The key, said Shah, is to ask why these drugs and their protein targets have something to do with breast cancer and to leverage that information for better treatment. “This is a holistic look at the data — EHR, gene expression, protein targets of drugs — all in one analysis,” he said.
Other Stanford co-authors are former research assistant William Chen; senior clinical data engineer Tina Seto; Susan Weber, PhD, director of informatics systems and software development for the Stanford Center for Clinical Informatics; former graduate student Michael Lim, PhD; Trevor Hastie, PhD, professor of statistics and of biomedical data science; biostatistician Maya Mathur; Manisha Desai, PhD, associate professor of medicine and of biomedical data science; research scientist Scarlett Gomez, PhD, MPH; and George Sledge, MD, professor of medicine.

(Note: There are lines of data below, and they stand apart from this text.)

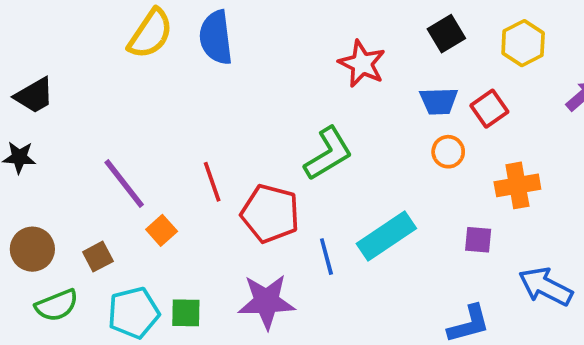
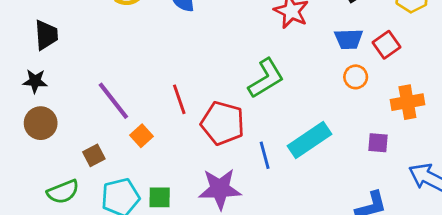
black trapezoid: (34, 96) -> (46, 35), turned -64
brown circle: (32, 249) -> (41, 123), moved

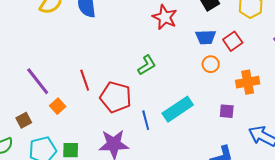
green L-shape: (266, 78) -> (147, 65), size x0.7

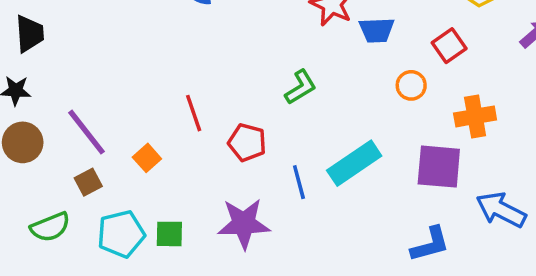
blue trapezoid: (206, 37) -> (377, 30), moved
purple line: (38, 81) -> (87, 132), moved
red pentagon: (116, 97) -> (247, 142), size x0.7
purple square: (227, 111) -> (439, 167), size x1.8

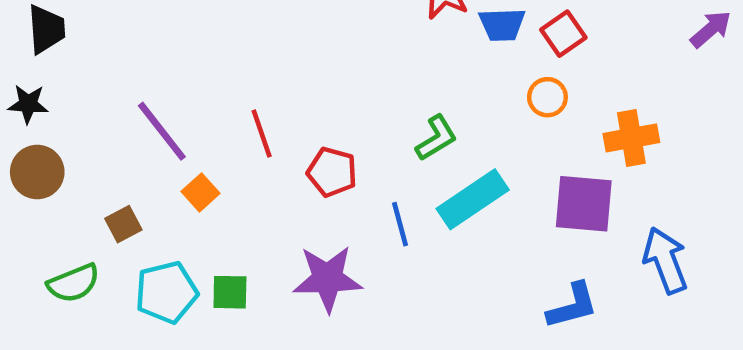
red square: (449, 46) -> (563, 34), moved
green L-shape: (301, 87) -> (436, 138), moved
purple line: (87, 132) -> (162, 131), moved
blue arrow: (501, 210) -> (665, 260), turned 42

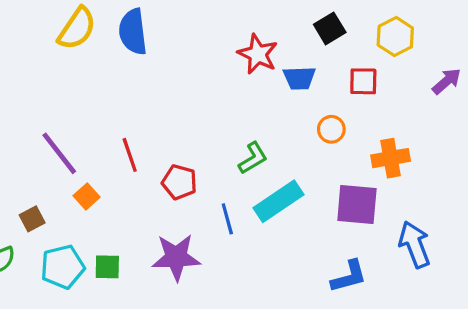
red square: (563, 34) -> (363, 81), moved, turned 36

Researchers at twoXAR Inc., the Palo Alto Medical Foundation Research Institute and the Cancer Prevention Institute of California were also co-authors of the study.
This research was supported by the National Institutes of Health (grants R01LM011369, GM101430RO1, EB00198815 and UL1RR025744), the National Science Foundation, the Susan and Richard Levy Give Fund, the Breast Cancer Research Foundation, the Regents of the University of California’s Breast Cancer Research Program and the Stanford University Developmental Research Fund.
Stanford’s Department of Medicine also supported the work.